__EXCERPTED RECORDS__:
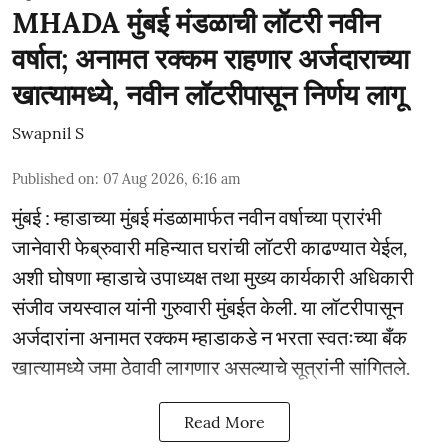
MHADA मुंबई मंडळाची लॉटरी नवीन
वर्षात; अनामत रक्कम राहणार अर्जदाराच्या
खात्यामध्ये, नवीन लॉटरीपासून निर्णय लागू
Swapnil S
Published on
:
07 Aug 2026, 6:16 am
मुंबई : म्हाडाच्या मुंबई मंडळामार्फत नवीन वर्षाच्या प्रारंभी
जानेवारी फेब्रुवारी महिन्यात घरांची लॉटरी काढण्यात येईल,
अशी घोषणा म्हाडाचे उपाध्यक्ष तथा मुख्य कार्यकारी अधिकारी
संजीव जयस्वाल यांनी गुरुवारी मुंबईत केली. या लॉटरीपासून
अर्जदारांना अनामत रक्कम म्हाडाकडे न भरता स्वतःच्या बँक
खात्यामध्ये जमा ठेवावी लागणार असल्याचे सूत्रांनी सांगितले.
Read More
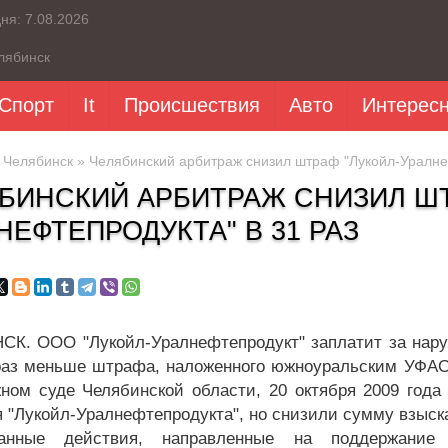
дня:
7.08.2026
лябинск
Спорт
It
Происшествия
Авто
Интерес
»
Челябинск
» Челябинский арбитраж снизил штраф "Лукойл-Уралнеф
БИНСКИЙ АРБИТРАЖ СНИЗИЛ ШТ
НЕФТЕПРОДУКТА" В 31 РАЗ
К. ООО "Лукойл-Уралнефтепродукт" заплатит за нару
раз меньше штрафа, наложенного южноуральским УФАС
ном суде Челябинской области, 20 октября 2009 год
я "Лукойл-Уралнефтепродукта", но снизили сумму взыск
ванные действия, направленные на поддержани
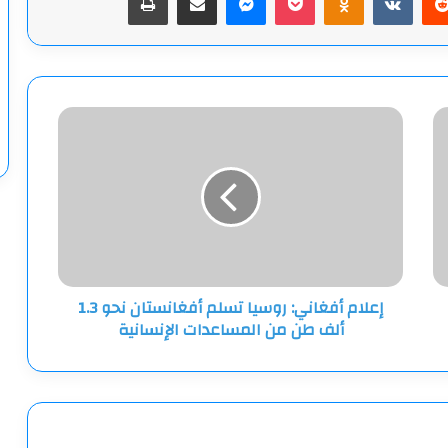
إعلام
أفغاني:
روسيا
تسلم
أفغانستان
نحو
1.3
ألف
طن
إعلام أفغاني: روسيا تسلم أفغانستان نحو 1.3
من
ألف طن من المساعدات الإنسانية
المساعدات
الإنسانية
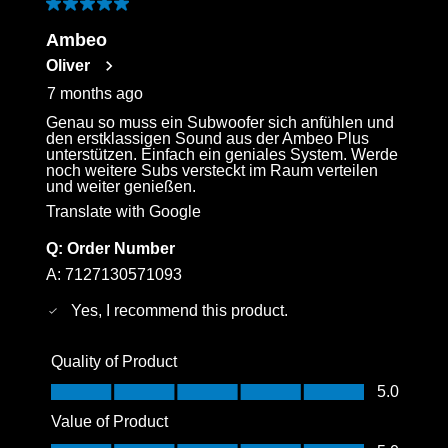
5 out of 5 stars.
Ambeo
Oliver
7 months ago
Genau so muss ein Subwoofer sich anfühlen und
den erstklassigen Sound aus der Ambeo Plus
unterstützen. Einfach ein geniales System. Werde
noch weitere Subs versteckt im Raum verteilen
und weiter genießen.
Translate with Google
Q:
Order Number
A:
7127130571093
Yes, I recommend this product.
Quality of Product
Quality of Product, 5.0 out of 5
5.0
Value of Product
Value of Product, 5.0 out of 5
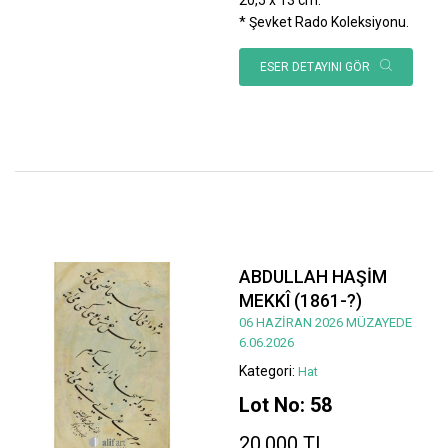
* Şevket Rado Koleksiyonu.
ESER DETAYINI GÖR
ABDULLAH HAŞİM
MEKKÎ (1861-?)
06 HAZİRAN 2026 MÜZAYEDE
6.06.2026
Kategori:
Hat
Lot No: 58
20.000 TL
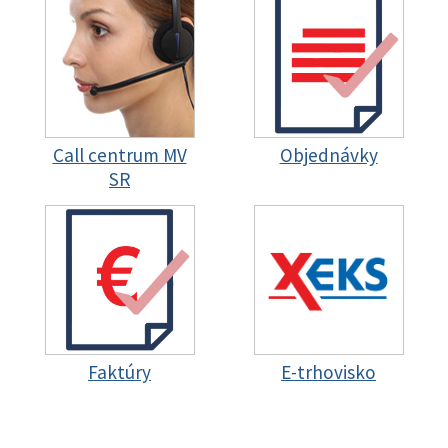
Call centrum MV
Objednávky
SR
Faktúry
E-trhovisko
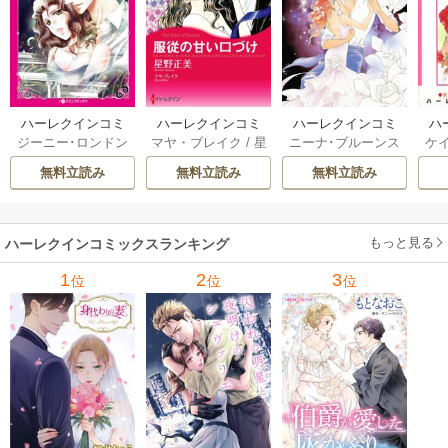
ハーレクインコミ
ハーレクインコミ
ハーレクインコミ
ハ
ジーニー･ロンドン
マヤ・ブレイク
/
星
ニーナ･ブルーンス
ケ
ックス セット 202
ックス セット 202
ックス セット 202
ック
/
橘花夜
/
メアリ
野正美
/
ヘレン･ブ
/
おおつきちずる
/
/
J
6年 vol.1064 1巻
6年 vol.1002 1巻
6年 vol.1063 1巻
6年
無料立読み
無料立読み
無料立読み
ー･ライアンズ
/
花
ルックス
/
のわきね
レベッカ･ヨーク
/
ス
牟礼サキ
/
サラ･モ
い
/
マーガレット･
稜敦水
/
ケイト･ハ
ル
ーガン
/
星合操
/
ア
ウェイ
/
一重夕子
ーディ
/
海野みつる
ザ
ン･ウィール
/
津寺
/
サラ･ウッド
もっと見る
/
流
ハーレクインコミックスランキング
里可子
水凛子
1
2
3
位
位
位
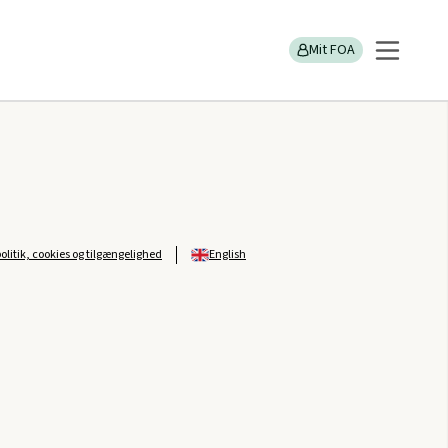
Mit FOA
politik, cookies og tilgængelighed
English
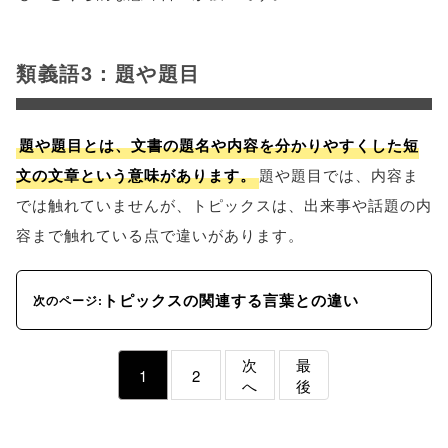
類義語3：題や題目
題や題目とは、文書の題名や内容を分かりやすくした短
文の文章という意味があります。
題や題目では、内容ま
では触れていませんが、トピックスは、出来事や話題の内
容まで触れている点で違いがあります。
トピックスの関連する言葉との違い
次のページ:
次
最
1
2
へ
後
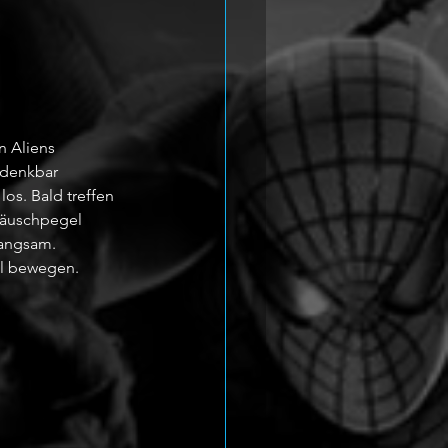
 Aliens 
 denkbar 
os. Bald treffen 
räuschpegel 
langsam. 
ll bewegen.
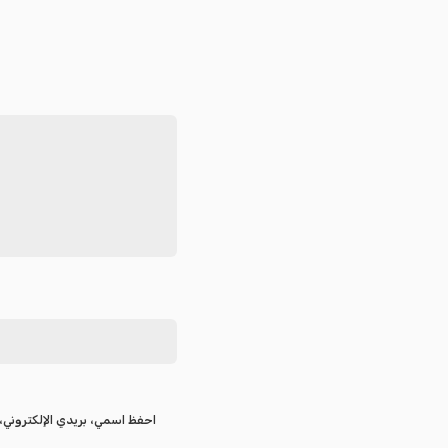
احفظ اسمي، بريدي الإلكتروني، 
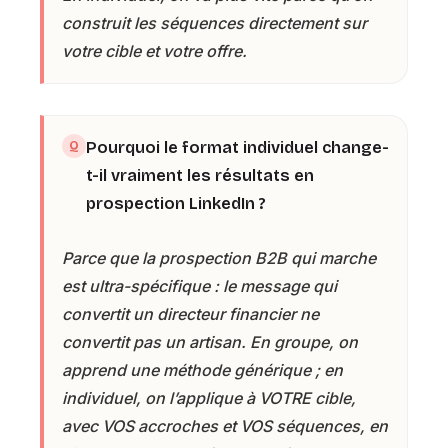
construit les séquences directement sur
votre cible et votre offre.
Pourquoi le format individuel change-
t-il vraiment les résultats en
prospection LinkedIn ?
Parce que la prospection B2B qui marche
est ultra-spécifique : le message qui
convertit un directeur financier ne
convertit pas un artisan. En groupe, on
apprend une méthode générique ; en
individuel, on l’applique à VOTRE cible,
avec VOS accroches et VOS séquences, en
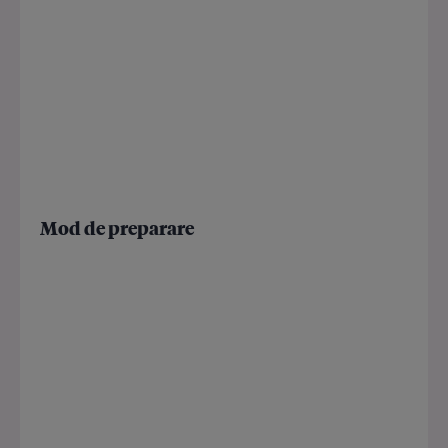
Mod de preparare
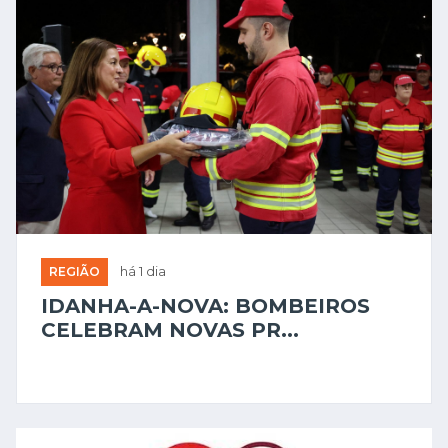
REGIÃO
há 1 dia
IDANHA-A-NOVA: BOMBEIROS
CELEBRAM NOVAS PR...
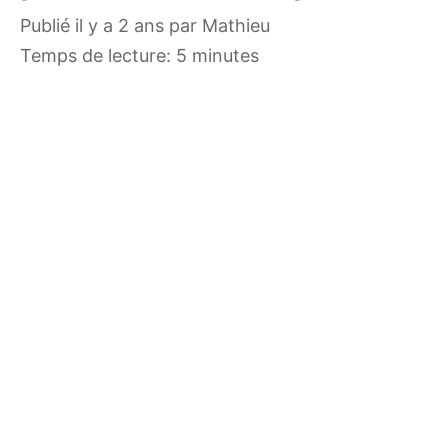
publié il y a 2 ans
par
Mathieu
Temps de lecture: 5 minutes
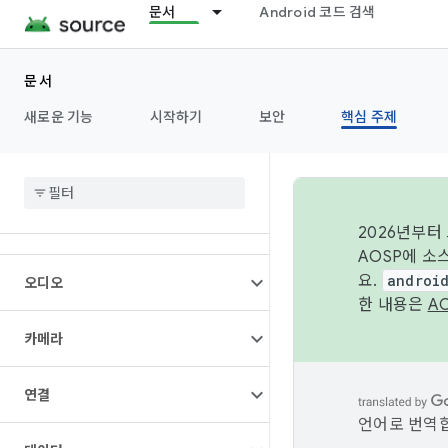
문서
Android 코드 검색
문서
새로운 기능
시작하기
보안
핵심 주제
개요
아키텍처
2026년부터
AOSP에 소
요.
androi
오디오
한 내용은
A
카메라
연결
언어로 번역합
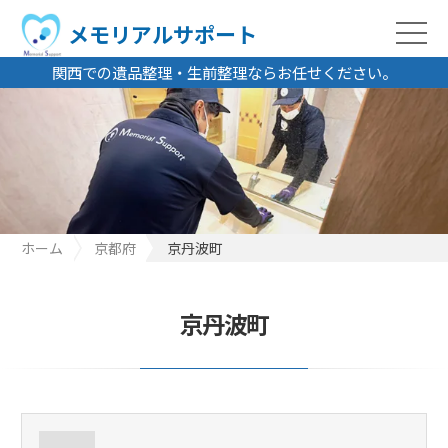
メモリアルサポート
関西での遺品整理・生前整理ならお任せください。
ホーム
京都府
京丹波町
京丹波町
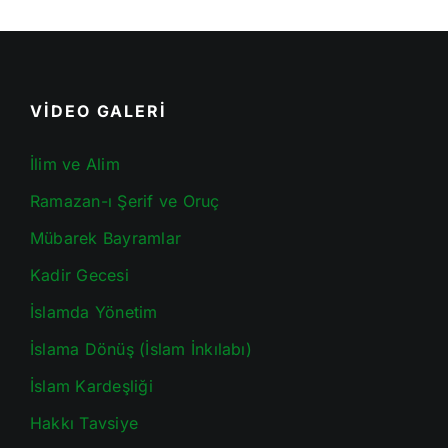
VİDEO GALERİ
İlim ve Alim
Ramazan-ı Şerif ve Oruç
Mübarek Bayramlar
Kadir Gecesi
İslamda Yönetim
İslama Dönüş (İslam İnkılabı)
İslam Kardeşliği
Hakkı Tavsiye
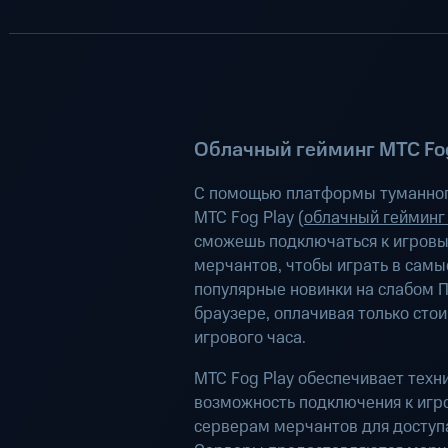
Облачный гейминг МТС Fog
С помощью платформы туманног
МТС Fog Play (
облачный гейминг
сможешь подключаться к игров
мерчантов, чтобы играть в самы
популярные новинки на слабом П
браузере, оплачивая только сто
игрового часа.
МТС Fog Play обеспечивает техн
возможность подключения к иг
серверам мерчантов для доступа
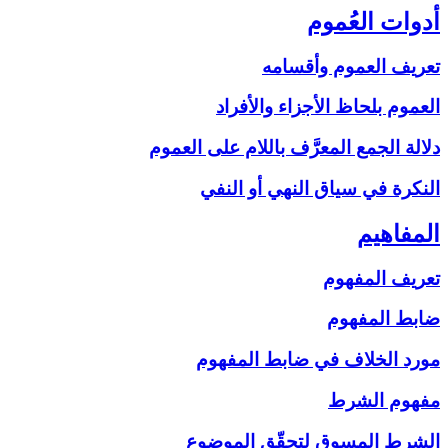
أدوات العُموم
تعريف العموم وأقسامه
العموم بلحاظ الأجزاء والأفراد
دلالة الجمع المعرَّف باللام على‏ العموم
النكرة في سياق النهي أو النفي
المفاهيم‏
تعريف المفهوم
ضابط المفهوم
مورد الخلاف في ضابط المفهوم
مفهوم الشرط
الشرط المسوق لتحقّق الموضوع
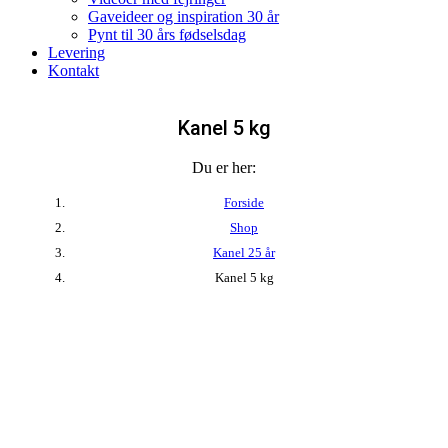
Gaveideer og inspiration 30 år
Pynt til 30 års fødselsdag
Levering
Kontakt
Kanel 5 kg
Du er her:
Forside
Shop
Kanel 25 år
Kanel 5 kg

__EXERCISE PROMPT__: For the string "ضابط", filter the data and copy out each line where it occurs.

__EXPECTED OUTPUT__:
ضابط المفهوم
مورد الخلاف في ضابط المفهوم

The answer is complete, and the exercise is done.